Zinmer telah dijemput oleh para deputi saat berjalan di sepanjang Jalan Raya Interstate pagi sebelumnya dan setelah menyebabkan insiden di fasilitas remaja yang terpisah dipindahkan ke sel empuk di penjara utama. Ketika seorang tamu narapidana lain melewati selnya, Zinmer meminta dan diberi rokok yang menyala. Belakangan diketahui bahwa Zinmer bukan perokok. Dia menggunakan rokok untuk menyalakan bantalan sel. Api menyebar dengan cepat, menyulut pakaian Zinmer, dan dia mulai berteriak bahwa dia terbakar.

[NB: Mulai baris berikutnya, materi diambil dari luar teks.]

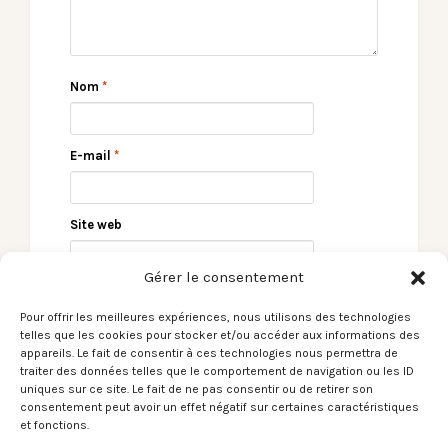
Nom
*
E-mail
*
Site web
Gérer le consentement
Pour offrir les meilleures expériences, nous utilisons des technologies
telles que les cookies pour stocker et/ou accéder aux informations des
appareils. Le fait de consentir à ces technologies nous permettra de
traiter des données telles que le comportement de navigation ou les ID
uniques sur ce site. Le fait de ne pas consentir ou de retirer son
consentement peut avoir un effet négatif sur certaines caractéristiques
← NECROWRETCH –
Dreamers – La Scène
et fonctions.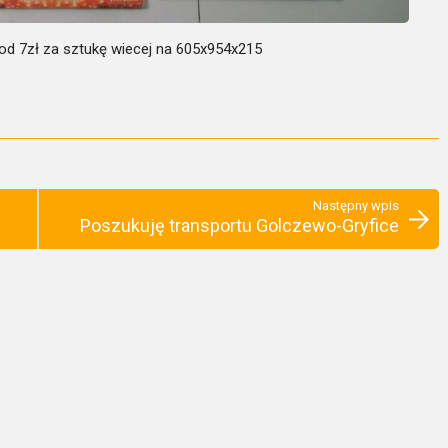
 od 7zł za sztukę wiecej na 605x954x215
Następny wpis
Poszukuję transportu Golczewo-Gryfice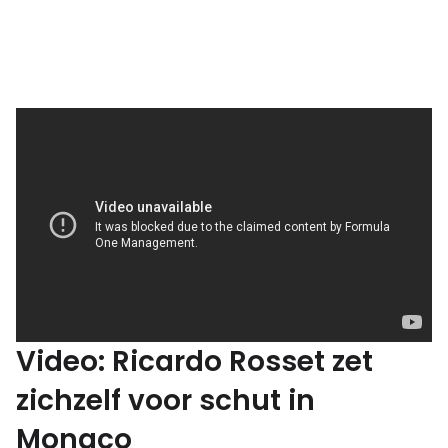
Video: Ricardo Rosset zet
zichzelf voor schut in
Monaco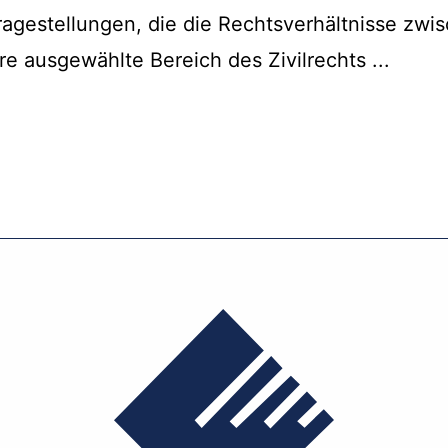
 Fragestellungen, die die Rechtsverhältnisse zw
re ausgewählte Bereich des Zivilrechts ...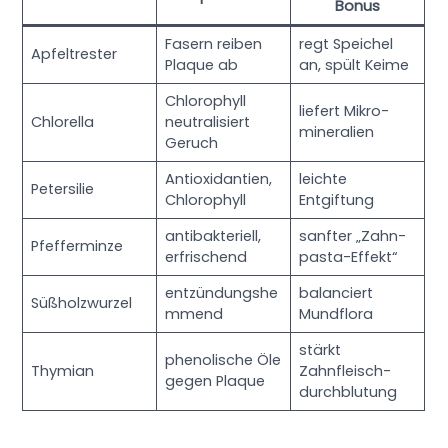
Bonus
Fasern reiben
regt Speichel
Apfeltrester
Plaque ab
an, spült Keime
Chlorophyll
liefert Mikro­
Chlorella
neutralisiert
mineralien
Geruch
Antioxidantien,
leichte
Petersilie
Chlorophyll
Entgiftung
antibakteriell,
sanfter „Zahn­
Pfefferminze
erfrischend
pasta-Effekt“
entzündungshe
balanciert
Süßholzwurzel
mmend
Mundflora
stärkt
phenolische Öle
Thymian
Zahnfleisch­
gegen Plaque
durchblutung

Seorang deputi menyeret Zinmer dari selnya sementara yang lain mulai mencari kunci sel yang tersisa, terhambat oleh asap dan gas sianida yang menumpuk dengan cepat dari bantalan yang terbakar. Seorang deputi dengan kunci di tangan mencoba memasuki blok sel ketika dia bertabrakan dengan serbuan orang panik menuju pintu utama, menjatuhkan kunci. Dia mencari di tangan dan berlutut sementara yang lain berlari melewatinya, dan setelah "dua atau tiga menit" menemukan mereka yang panik telah tergeletak di lantai. Pada saat itu tidak mungkin untuk mendekati blok sel.
Upaya telah dilakukan untuk menggunakan buldoser dan alat berat terdekat lainnya untuk memecahkan dinding beton bertulang dari luar untuk membuat lubang pelarian, dengan beberapa keberhasilan. Ketika petugas pemadam kebakaran yang mengenakan topeng mencapai sel, mereka berhasil menyelamatkan beberapa narapidana dan pengunjung yang terperangkap, banyak di antaranya sudah diatasi dari gas beracun. Sebuah truk derek digunakan untuk menarik jeruji dari jendela, sering kali tegang hingga roda truk terlepas dari tanah.